The ETS requires, with few exceptions, that covered employees be fully vaccinated against COVID-19 or wear face covers and submit weekly COVID-19 test results to the employer.

Just a day after the ETS came into effect, the United States Court of Appeals for the 5th Circuit suspended enforcement. Then, on December 17, the 6th Circuit – responsible for hearing all disputes from the ETS – lifted the suspension of the 5th Circuit, which means that the ETS is once again in force and enforceable.

OSHA has said it will not issue citations for non-compliance with any of the requirements until January 10 and that it will not issue citations for non-compliance with testing requirements until February 9. , provided that employers act in good faith to comply, Childers said.

The Supreme Court must decide whether the government is overstepping its bounds by requiring vaccinations or by committing to do something beneficial for people they haven’t been able to do on their own, Childers said.

While oral argument decisions may take months to be rendered, this will likely come much sooner.
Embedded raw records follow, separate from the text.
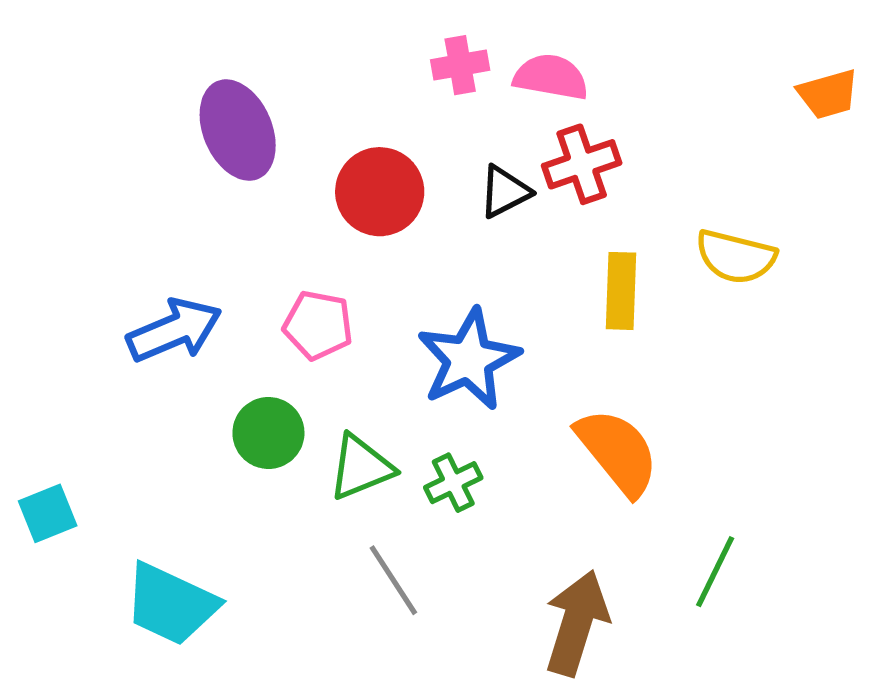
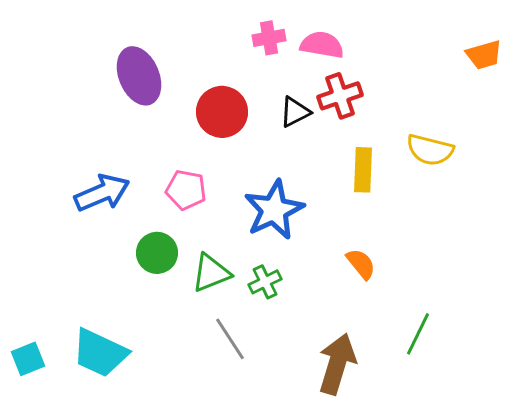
orange semicircle: (618, 452) -> (361, 264), size x0.6
cyan square: (48, 513) -> (28, 359), moved

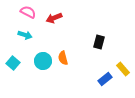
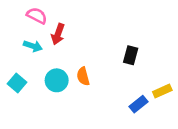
red arrow: (54, 18) -> (58, 34), moved, turned -49
yellow rectangle: (123, 69) -> (162, 91), turned -72

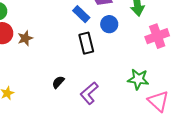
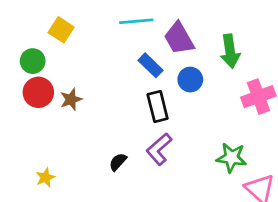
purple L-shape: (89, 93) -> (159, 149), moved

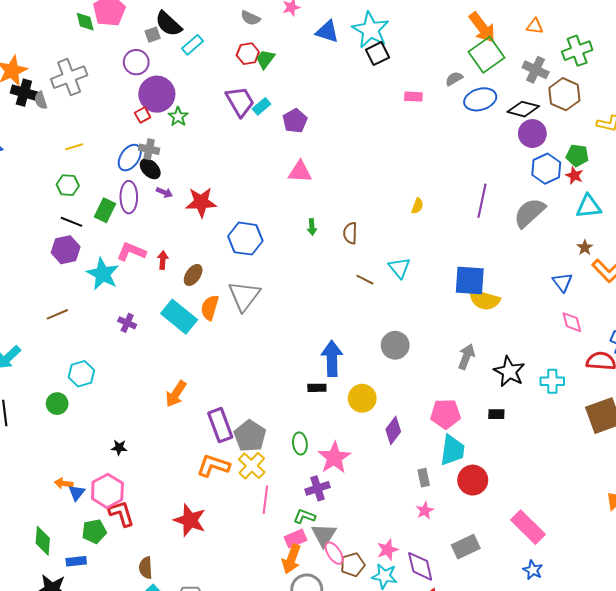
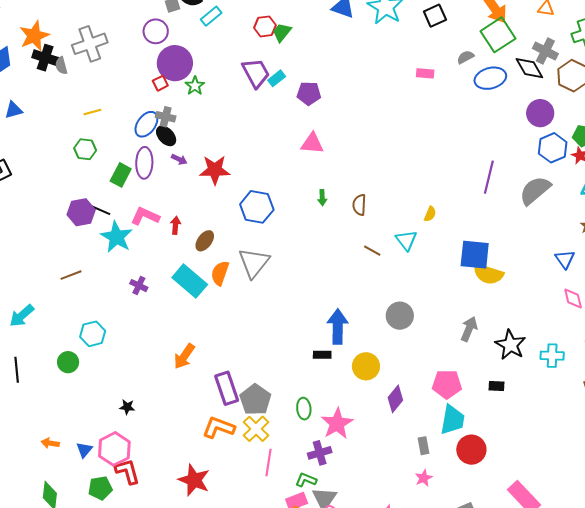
black square: (377, 54) -> (435, 16), moved
black diamond: (523, 109) -> (529, 68), moved, turned 44
purple pentagon: (295, 121) -> (309, 93), turned 30
yellow semicircle: (417, 206) -> (430, 214), moved
black line: (72, 222) -> (100, 210), moved
orange arrow: (64, 483) -> (50, 443), moved

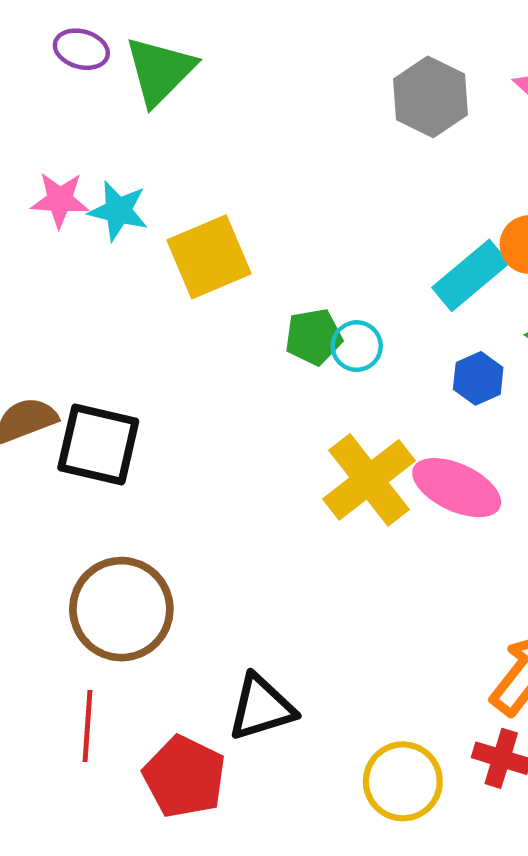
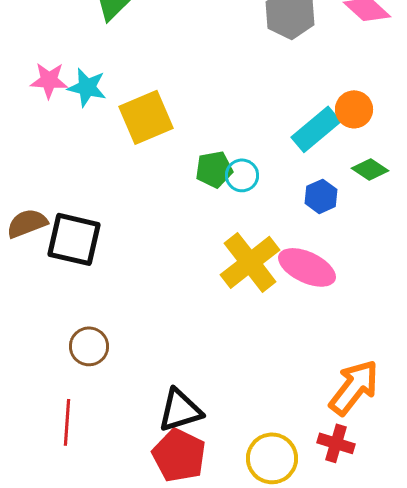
brown circle: (121, 609) -> (89, 346), size x0.6
red pentagon: (184, 777) -> (179, 455), moved

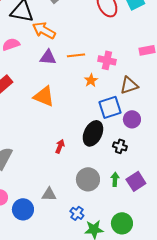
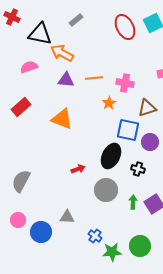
blue square: (110, 107) -> (128, 130), turned 30
red arrow: (60, 146) -> (78, 169), turned 48
gray circle: (88, 179) -> (106, 190), moved

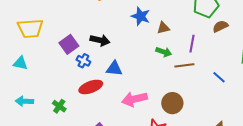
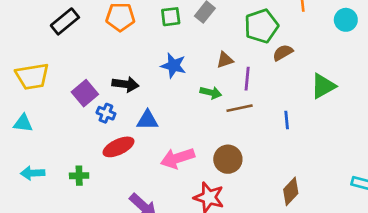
blue star: (141, 16) -> (173, 66), moved
brown triangle: (163, 28) -> (225, 60), moved
blue line: (219, 77) -> (287, 120), turned 48
green cross: (59, 106) -> (79, 176), turned -32

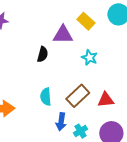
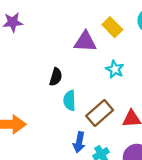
black semicircle: (43, 54) -> (56, 77), moved
cyan semicircle: (46, 97) -> (70, 100), moved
“I don’t think it’s wise to guess how the judges will vote,” Childers said. “There are so many different ways the Supreme Court could do it. “

Is the number 100 arbitrary and capricious? Do the reasons given for the standard hold? Each judge will also weigh their legacy, Childers said.

This is an important moment, ”he said. “I think we’ve gone for a wild ride. It will impact hundreds of millions of citizens.